Smaller, lighter devices are replacing larger machines and enabling people to do business whether they are in the office, at home or stuck in traffic.
The arena of EM where organizations utilize mobile devices offers great benefits, but it also has its risky areas. Dimension Data’s experience in deploying wireless infrastructure and enterprise mobility solutions across multiple industries and geographies provides benefits for organizations that seek this kind of expertise from the systems integration specialist.
Dimension Data provides enterprises with EM solutions. The company has valuable insights into the challenges, best practices and technologies in the EM space with its Enterprise Mobility Development Model (EMDM), which helps organizations prioritize their investments in wireless and mobility projects.
EMDM is a collaborative workshop tool that enables users to cycle through critical reflection points for addressing and progressing
through its EM capabilities and strategies. It maps the current stage of an organization's standing in terms of the various disciplines of enterprise mobility, their desired future state and a development path to achieve their goals.
Speaking at the Ayala Group of Companies' recently-concluded ICT Summit 2013, Dimension Data General Manager for Security Solutions and Enterprise Mobility Guido Crucq weighed in on the pros and cons of EM, BYOD and wireless connectivity.
With EM, organizations can respond faster to customer needs, reduce costs and increase productivity by saving time on paperwork and processes by empowering their personnel to complete these tasks while on the go.

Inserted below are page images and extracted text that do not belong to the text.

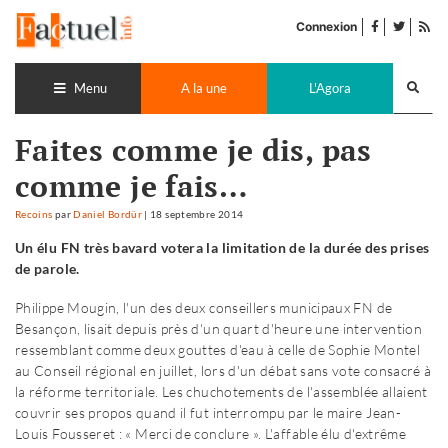
Accéder
facebook
twitter
Flu
au
Connexion
de
contenu
pub
Recherch
lance
Menu
A la une
L'Agora
Faites comme je dis, pas
comme je fais…
Recoins
par
Daniel Bordür
|
18 septembre 2014
Un élu FN très bavard votera la limitation de la durée des prises
de parole.
Philippe Mougin, l'un des deux conseillers municipaux FN de
Besançon, lisait depuis près d'un quart d'heure une intervention
ressemblant comme deux gouttes d'eau à celle de Sophie Montel
au Conseil régional en juillet, lors d'un débat sans vote consacré à
la réforme territoriale. Les chuchotements de l'assemblée allaient
couvrir ses propos quand il fut interrompu par le maire Jean-
Louis Fousseret : « Merci de conclure ». L'affable élu d'extrême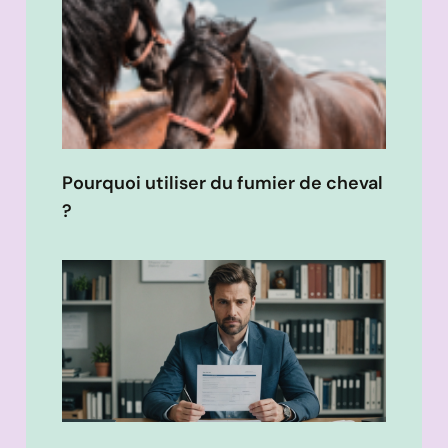
Pourquoi utiliser du fumier de cheval
?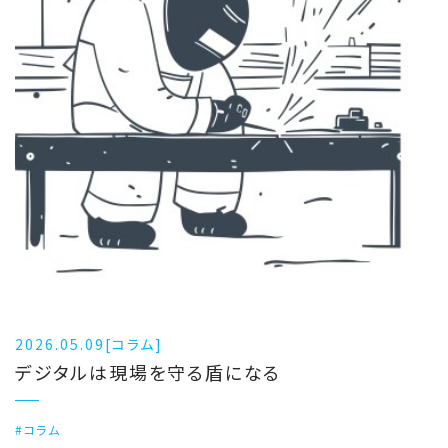
2026.05.09
[コラム]
デジタルは現場を守る盾になる
#コラム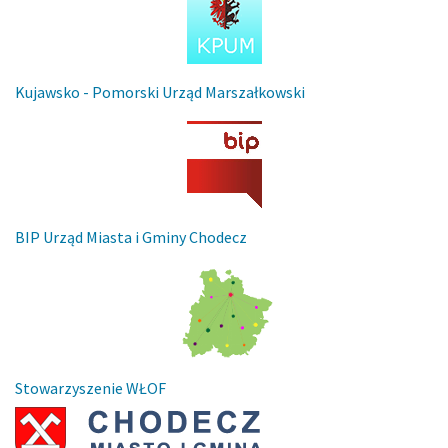
Kujawsko - Pomorski Urząd Marszałkowski
BIP Urząd Miasta i Gminy Chodecz
Stowarzyszenie WŁOF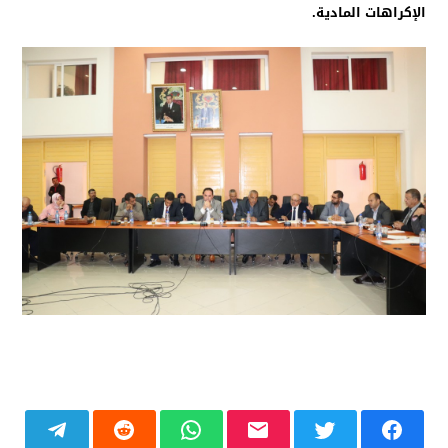
الإكراهات المادية.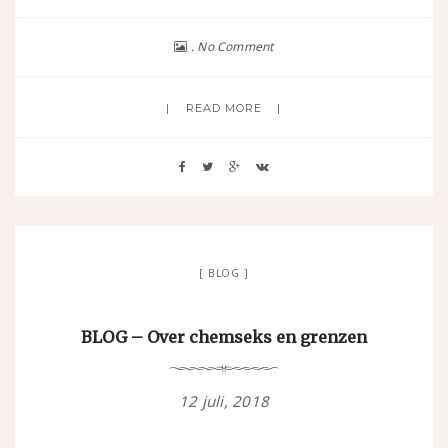
No Comment
READ MORE
BLOG
BLOG – Over chemseks en grenzen
12 juli, 2018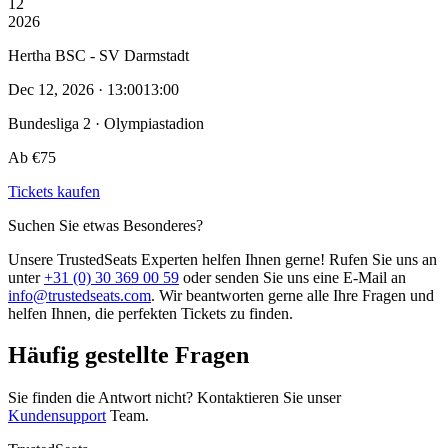
12
2026
Hertha BSC - SV Darmstadt
Dec 12, 2026 · 13:00
13:00
Bundesliga 2 · Olympiastadion
Ab €75
Tickets kaufen
Suchen Sie etwas Besonderes?
Unsere TrustedSeats Experten helfen Ihnen gerne! Rufen Sie uns an
unter
+31 (0) 30 369 00 59
oder senden Sie uns eine E-Mail an
info@trustedseats.com
. Wir beantworten gerne alle Ihre Fragen und
helfen Ihnen, die perfekten Tickets zu finden.
Häufig gestellte Fragen
Sie finden die Antwort nicht? Kontaktieren Sie unser
Kundensupport
Team.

Crucq said that while BYOD is gaining popularity, many enterprises are cautious in their approach to wireless connectivity and EM “because of security concerns, and the need to be flexible in using multiple platforms simultaneously, among other things.”
He cited a recent Ovum Global BYOD survey across 20 industries. The global average given by this IT think-tank is this: 57.1 percent of businesses allow and support BYOD in the workplace. The highest numbers, at close to 70 percent in this survey, come from the IT & Telecoms and Financial Services businesses, followed by Media/Publishing at over 65 percent.

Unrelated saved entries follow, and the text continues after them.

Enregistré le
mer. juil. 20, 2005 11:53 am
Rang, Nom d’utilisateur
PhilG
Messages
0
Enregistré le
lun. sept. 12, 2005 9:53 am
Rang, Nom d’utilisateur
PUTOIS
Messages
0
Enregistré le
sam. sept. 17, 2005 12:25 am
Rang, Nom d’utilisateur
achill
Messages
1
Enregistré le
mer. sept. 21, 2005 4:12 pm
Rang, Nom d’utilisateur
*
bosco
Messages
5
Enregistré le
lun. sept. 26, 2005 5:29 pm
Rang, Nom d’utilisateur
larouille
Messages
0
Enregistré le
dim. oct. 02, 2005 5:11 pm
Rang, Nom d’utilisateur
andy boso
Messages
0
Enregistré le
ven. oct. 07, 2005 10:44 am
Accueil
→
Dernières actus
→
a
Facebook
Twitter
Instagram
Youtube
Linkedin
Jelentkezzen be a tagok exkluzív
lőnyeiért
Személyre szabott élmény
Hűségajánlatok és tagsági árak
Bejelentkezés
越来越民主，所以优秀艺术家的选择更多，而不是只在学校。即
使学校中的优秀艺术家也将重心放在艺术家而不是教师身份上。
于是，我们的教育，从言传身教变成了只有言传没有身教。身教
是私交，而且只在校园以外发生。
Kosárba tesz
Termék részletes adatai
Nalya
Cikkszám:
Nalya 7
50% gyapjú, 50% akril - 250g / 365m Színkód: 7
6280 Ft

Crucq also cited a study by Gallup Consulting that showed that “companies with engaged employees see 18 percent higher productivity and 51 percent lower turnover.” According to him, organizations “see a 20-percent to 25-percent boost in productivity with the use of social media.”
Cost-efficient, productivity-enhancing and choice-empowering system are all good, but Crucq cautioned that organizations seeking to leverage EM must also focus on securing their networks and supporting several operating system platforms and versions across several device types.

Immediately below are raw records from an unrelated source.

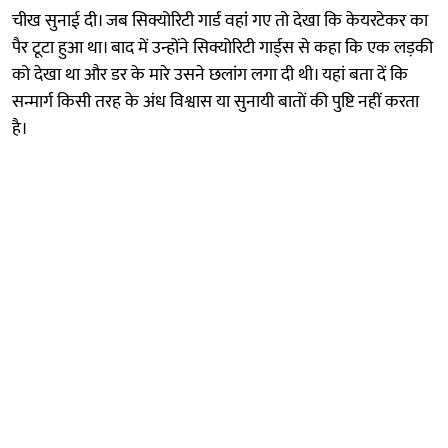
चीख सुनाई दी। जब सिक्योरिटी गार्ड वहांं गए तो देखा कि केयरटेकर का
पैर टूटा हुआ था। बाद में उन्होंने सिक्योरिटी गार्ड्स से कहा कि एक लड़की
को देखा था और डर के मारे उसने छलांग लगा दी थी। यहां बता दें कि
सन्मार्ग किसी तरह के अंध विश्वास या सुनायी बाताें की पुष्टि नहीं करता
है।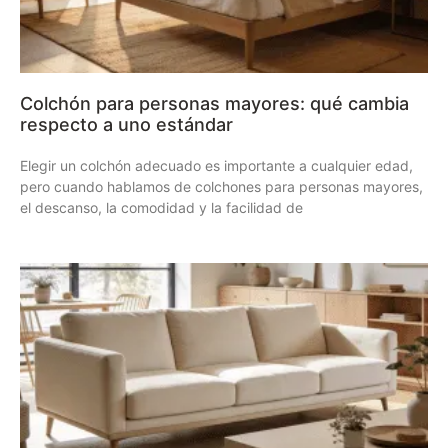
Colchón para personas mayores: qué cambia
respecto a uno estándar
Elegir un colchón adecuado es importante a cualquier edad,
pero cuando hablamos de colchones para personas mayores,
el descanso, la comodidad y la facilidad de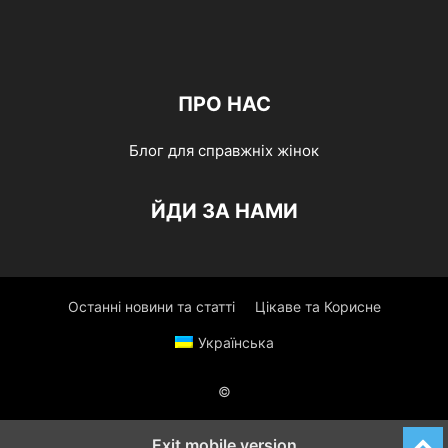
ПРО НАС
Блог для справжніх жінок
ЙДИ ЗА НАМИ
Останні новини та статті
Цікаве та Корисне
Українська
©
Exit mobile version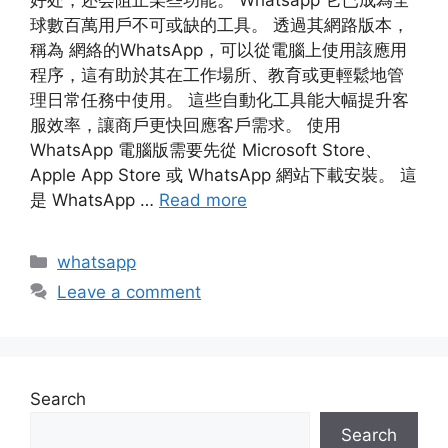
好处，还会阻止某些功能。 Whatsapp 它已成為全
球數百萬用戶不可或缺的工具。 透過其網路版本，
稱為 網絡的WhatsApp，可以從電腦上使用該應用
程序，這有助於其在工作場所、教育或更輕鬆地管
理日常任務​​中使用。 這些自動化工具能大幅提升客
服效率，讓商戶更快回應客戶需求。 使用
WhatsApp 電腦版需要先從 Microsoft Store、
Apple App Store 或 WhatsApp 網站下載安裝。 這
是 WhatsApp …
Read more
whatsapp
Leave a comment
Search
Search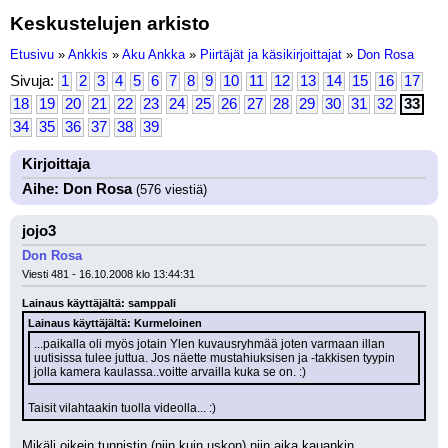
Keskustelujen arkisto
Etusivu
»
Ankkis
»
Aku Ankka
»
Piirtäjät ja käsikirjoittajat
»
Don Rosa
Sivuja:
1
2
3
4
5
6
7
8
9
10
11
12
13
14
15
16
17
18
19
20
21
22
23
24
25
26
27
28
29
30
31
32
33
34
35
36
37
38
39
Kirjoittaja
Aihe: Don Rosa
(576 viestiä)
jojo3
Don Rosa
Viesti 481 - 16.10.2008 klo 13:44:31
Lainaus käyttäjältä: samppali
Lainaus käyttäjältä: Kurmeloinen
...paikalla oli myös jotain Ylen kuvausryhmää joten varmaan illan 
uutisissa tulee juttua. Jos näette mustahiuksisen ja -takkisen tyypin 
jolla kamera kaulassa..voitte arvailla kuka se on. :)
Taisit vilahtaakin tuolla videolla... :)
Mikäli oikein tunnistin (niin kuin uskon) niin aika kauankin 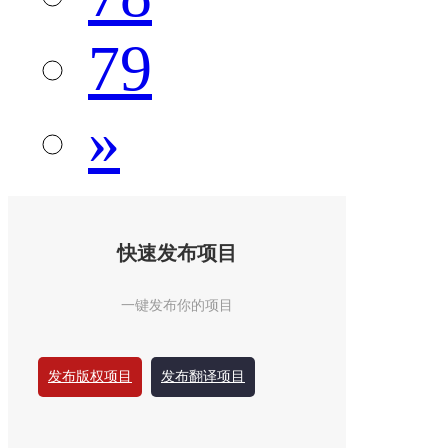
79
»
快速发布项目
一键发布你的项目
发布版权项目
发布翻译项目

In this increasingly net-connected world, any organization adopting EM must be vigilant about external threats: Distributed denial of service (DDOS) attacks and mass attempts at identity theft that target not just the organization’s IT systems, but their end-users and customers, too.
Crucq also shared EM best practices: First, “establish a strategic roadmap” to enable the organization to “better understand the EM environment and develop their strategy. Next, he recommended using the roadmap to “align all stakeholders in an organization on their 'as-is' and required 'to-be' range of EM competencies.” He said organizations embarking on the EM path should “produce a prioritized list of projects and visual roadmap to close the gap” between where an organization stands and where it wants to be.
Operating systems and malware: Android (over 600 versions and 79 percent of total malware attacks); Windows 8 (five versions and 0.3 percent of malware attacks); BlackBerry (four versions and 0.1 percent of malware attacks) and; MacOS (three versions and 0.7 percent of malware attacks).
To keep an EM network secure, the CIO and tech support team of an organization must ensure that secure device management covers device configuration, device inventory, posture assessment, user access, secure connectivity, the ability to do a remote wipe on a misplaced or stolen device when needed, data protection and encryption and the white-listing and black-listing of specific applications.